Varying reports from Syria suggest that the direct participation of these special forces units in combat zones nationwide has increased, and additional forces may be on the way. Secret contingency plans reportedly agreed upon at the highest levels of the Syrian government and Hezbollah indicate that Hezbollah had reportedly agreed to commit thousands of its most elite soldiers to defend the Assad regime, either from a “foreign invasion” or in the event that “urgent assistance” was needed.

With Syrian rebels consolidating their gains in outlying areas of Aleppo and Damascus, there are indications that Nasrallah has already begun to make good on his pledge. Earlier this month, a Saudi newspaper reported that four Hezbollah units, each consisting of 1,300 fighters, had been dispatched to assist the Syrian military in major cities, while the group’s elite 901 commando unit has reportedly been fighting in the Homs area since July. Most recently, Hezbollah’s reported deployments near Syrian chemical weapons facilities has spurred the Israeli government to threaten military intervention as a response to any potential attempt to transfer those weapons into Hezbollah bunkers in Lebanon.

Whether these moves were meant to protect these key facilities from sensitive sites or transfer their deadly materials, the deployment nonetheless testifies to the reality that these foreign Shiite militiamen have become one of Assad’s most trusted fighting units.

Militarily and politically, Hezbollah has much at stake in the Syrian conflict, but it is risking even more by attempting to save a pariah regime that may not be savable. The group has incurred hundreds of losses against Syrian rebels, including its valued special forces. Hezbollah cannot outmatch rebel manpower, and will need to commit its best fighters and most sophisticated equipment to cut rebel supply lines in the hopes of hindering a Damascus invasion force from gaining traction.

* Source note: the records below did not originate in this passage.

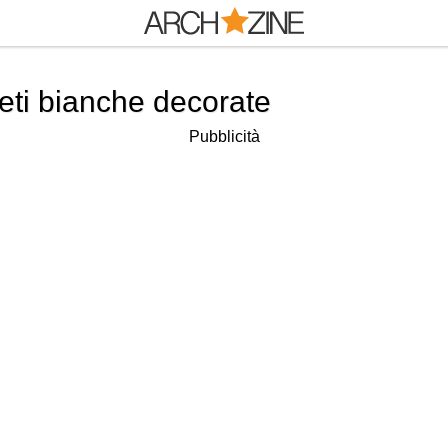
reti bianche decorate
Pubblicità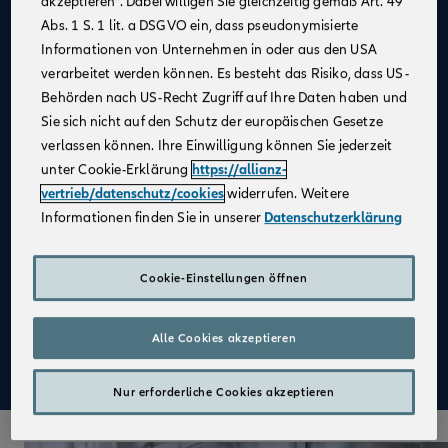
akzeptieren“. Dabei willigen Sie gleichzeitig gemäß Art. 49
Abs. 1 S. 1 lit. a DSGVO ein, dass pseudonymisierte
Allianz als
starker Partner
und
starke Marke
Informationen von Unternehmen in oder aus den USA
Kein großer Kostenblock
, da keine Agentur
verarbeitet werden können. Es besteht das Risiko, dass US-
notwendig
Behörden nach US-Recht Zugriff auf Ihre Daten haben und
Fester Kundenstamm
Sie sich nicht auf den Schutz der europäischen Gesetze
verlassen können. Ihre Einwilligung können Sie jederzeit
Digitale Verkaufsinstrumente
unter Cookie-Erklärung
https://allianz-
Kostenfreie
Unterstützung durch
vertrieb/datenschutz/cookies
widerrufen. Weitere
Fachspezialist:innen
Informationen finden Sie in unserer
Datenschutzerklärung
Attraktive Verdienstmöglichkeiten
Aufbau einer
Altersvorsorge
Cookie-Einstellungen öffnen
Qualifizierte
Weiterbildung
Alle Cookies akzeptieren
Mehr zu Deinen Vorteilen im Vertrieb der Allianz
Nur erforderliche Cookies akzeptieren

Hezbollah’s arsenal of nearly 70,000 rockets will likely remain pointed at the Israelis, but the squandering of its crucial elite units in Syria could deprive Lebanon’s Shiite community of protection from emboldened sectarian rivals in the wake of Assad’s ousting. Meanwhile, Hezbollah’s assisting of the Assad regime in committing atrocities will put its leaders in the crosshairs of future international criminal tribunals, in addition to those already investigating the group’s involvement in the assassination of the former Lebanon prime minister Rafik Hariri. Such negative attention may just spur the European Union to cave to U.S. pressure to place Hezbollah on its list of terror organizations, risking further isolation of the group’s political wing.

Most threatening however, is Hezbollah’s increasingly blatant violation of Lebanon’s commitment to remain neutral in the Syrian conflict, a pledge made in the hopes of preserving the country’s delicate sectarian balance. Nasrallah’s support for Assad has placed Shiites and other minorities in the future line of fire of Syrian jihadists, many of whom are likely to turn their guns to Lebanon in retribution in the event of Assad’s ousting.

Nasrallah has repeatedly affirmed his belief that the Assad regime will survive. Regardless of whether he is right, his assertions illustrate the fact that this conflict is one that Hezbollah desperately needs to win.

Daniel Nisman and Daniel Brode are intelligence managers for Max Security Solutions, a geo-political risk consulting firm based in Tel Aviv.